4. Article Style Guidelines:

- Use correct punctuation: once the first punctuation mistake is found, we typically will throw the piece back for a one time revision. There is no second or third revisions. Commas and periods go inside the end quote marks. No double spaces after periods.
- Appropriate sourcing of quotes: Ex. "Yada yada yada," Mark Smith told me in an interview -OR- "Yada yada yada" Mark Smith said in an interview with the Journal Sentine Single quotes belong only around quotes within quotes and in headlines and subheads.
- Use one-sentence paragraphs sparingly: Two to three sentences is an ideal paragraph length.
- Percent is used as a word: Never use %, except in charts.
- Subheads (copy that breaks up long chunks of text) should have the same, parallel format. Don't capitalize the words in subheads, after the first word.
"he," also use "she": Ex.
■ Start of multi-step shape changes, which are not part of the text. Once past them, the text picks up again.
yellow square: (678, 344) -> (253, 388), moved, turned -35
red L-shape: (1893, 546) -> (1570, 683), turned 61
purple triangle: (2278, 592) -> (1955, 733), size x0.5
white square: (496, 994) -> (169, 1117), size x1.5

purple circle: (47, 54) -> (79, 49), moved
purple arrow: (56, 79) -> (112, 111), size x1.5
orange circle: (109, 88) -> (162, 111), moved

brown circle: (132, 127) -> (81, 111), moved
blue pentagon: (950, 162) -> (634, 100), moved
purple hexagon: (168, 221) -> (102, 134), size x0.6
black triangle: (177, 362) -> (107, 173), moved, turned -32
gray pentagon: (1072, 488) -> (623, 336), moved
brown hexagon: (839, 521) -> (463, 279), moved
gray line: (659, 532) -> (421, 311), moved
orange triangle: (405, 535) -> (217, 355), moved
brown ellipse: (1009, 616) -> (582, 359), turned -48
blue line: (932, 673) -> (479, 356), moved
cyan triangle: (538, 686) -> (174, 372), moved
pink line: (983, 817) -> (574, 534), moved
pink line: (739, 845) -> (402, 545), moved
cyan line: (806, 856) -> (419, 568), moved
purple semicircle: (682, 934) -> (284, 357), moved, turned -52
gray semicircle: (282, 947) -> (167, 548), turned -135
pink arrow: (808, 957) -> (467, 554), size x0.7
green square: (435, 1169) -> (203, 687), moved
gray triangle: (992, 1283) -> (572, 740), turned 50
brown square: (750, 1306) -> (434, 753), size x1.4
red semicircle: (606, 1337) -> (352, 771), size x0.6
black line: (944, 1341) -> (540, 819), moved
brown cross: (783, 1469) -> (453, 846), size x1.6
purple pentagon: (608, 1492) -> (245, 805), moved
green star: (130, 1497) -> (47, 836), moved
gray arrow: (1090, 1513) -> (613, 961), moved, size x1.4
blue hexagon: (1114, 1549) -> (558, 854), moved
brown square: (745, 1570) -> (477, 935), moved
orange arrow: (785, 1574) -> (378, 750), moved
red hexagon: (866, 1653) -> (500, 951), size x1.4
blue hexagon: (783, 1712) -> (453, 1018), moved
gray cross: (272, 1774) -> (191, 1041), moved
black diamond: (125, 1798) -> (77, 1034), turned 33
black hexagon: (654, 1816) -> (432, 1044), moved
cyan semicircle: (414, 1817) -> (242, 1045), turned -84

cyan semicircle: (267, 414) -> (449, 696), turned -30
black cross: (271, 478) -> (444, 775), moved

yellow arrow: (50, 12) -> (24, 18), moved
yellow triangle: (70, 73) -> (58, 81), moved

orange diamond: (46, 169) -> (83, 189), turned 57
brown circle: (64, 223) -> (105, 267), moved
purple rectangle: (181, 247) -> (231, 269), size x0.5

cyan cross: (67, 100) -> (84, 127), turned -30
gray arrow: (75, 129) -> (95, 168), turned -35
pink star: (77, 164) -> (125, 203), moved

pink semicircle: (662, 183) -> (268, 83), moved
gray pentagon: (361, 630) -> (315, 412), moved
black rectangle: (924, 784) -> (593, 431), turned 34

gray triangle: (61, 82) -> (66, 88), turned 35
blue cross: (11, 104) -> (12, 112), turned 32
Instead of "An employee has his job to do," make it "Employees have their jobs to do."
A company or organization or government agency is an "it," never a "they." For the possessive pronoun, when you refer to possession by a single person or company, use "its," not "their." Similarly, when you write about a company's web audience, mention "the audience's members" before saying "them." An audience is not a "them."
Be consistent: If you start with the pronoun "you," stick with it. Avoid mixing "we," "I," "he/she" and "you" all in the same article.
Stick with the same verb tense throughout. Remember that the present perfect tense ("That company has followed the same policy for years") expresses ongoing, habitual action.
Numbers under 10 are written out (unless appearing with the word "percent.") Numbers 10 or higher are written as numerals (unless they start a sentence). Years are always expressed with numerals. Use "more than" rather than "over" with numbers.
- Abbreviations and acronyms nobody else knows, spell these out on the first reference (followed by the abbreviation in parentheses).
Names: For the first reference, use the full name: James Davis. For subsequent references, use the last name only.